Without treatment, chronic inflammation can lead to progressive damage and scarring of the oesophagus. This scarring causes the oesophagus to become stiff and narrow (a condition called stricture formation), making swallowing increasingly difficult and raising the risk of food getting stuck (food impaction), which can be a medical emergency. Long-term untreated disease significantly impairs quality of life and makes treatment more complex when eventually initiated.

🎯 Key Takeaways

  • Eosinophilic oesophagitis is a chronic immune-mediated disease driven by food allergies that requires lifelong management to control inflammation and prevent complications.
  • Treatment goals include achieving and maintaining remission (reducing eosinophils to below 15 per high-power field), relieving symptoms, and preventing stricture formation.
  • Eliminating just dairy products from the diet can be as effective as removing six food groups for many adults, making dietary treatment more practical than previously thought.
  • Topical corticosteroids are the most effective medication, resolving inflammation in two-thirds of patients, while proton pump inhibitors work in about one-third of cases.
  • Newer biologic medications targeting specific immune pathways offer hope for patients who do not respond adequately to standard treatments.
  • Endoscopic dilation can provide significant symptom relief when scarring has caused narrowing, but it must be combined with anti-inflammatory treatment to prevent recurrence.

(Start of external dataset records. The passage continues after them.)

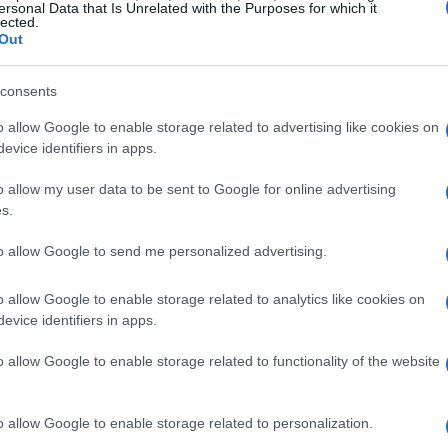
ersonal Data that Is Unrelated with the Purposes for which it
que Los
Mercenarios
aparezcan en un triste torrent de
sa
lected.
ntimidad de su habitación intentando sentirse hombres
Out
erla
en el cine, donde pertenece la violencia, y no en
gadas.
consents
 a Come, Reza, Ama… ninguno de nosotros merecerá
o allow Google to enable storage related to advertising like cookies on
evice identifiers in apps.
Hombre
Blandengue.
o allow my user data to be sent to Google for online advertising
sVía
s.
Sh
to allow Google to send me personalized advertising.
am
© Riproduzione riservata
se
o allow Google to enable storage related to analytics like cookies on
evice identifiers in apps.
t
o allow Google to enable storage related to functionality of the website
o allow Google to enable storage related to personalization.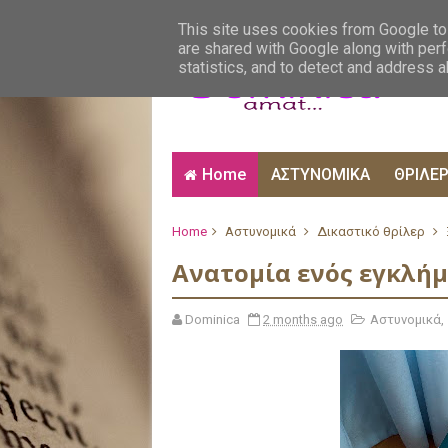
ΑΙΣΘΗΜΑΤΙΚΑ
ΑΛΗΘΙΝΕΣ ΙΣΤΟΡΙΕΣ
ΒΙ
This site uses cookies from Google to 
are shared with Google along with perf
statistics, and to detect and address 
Home
ΑΣΤΥΝΟΜΙΚΑ
ΘΡΙΛΕ
Home
Αστυνομικά
Δικαστικό θρίλερ
Ανατομία ενός εγκλή
Dominica
2 months ago
Αστυνομικά
,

  • Clinical trials are actively investigating novel therapies including improved steroid formulations, drugs targeting specific cytokines like IL-5 and IL-13, and innovative approaches targeting Siglec receptors.
  • The choice between dietary elimination and medication should be made collaboratively with your healthcare team based on your individual circumstances, preferences, and lifestyle factors.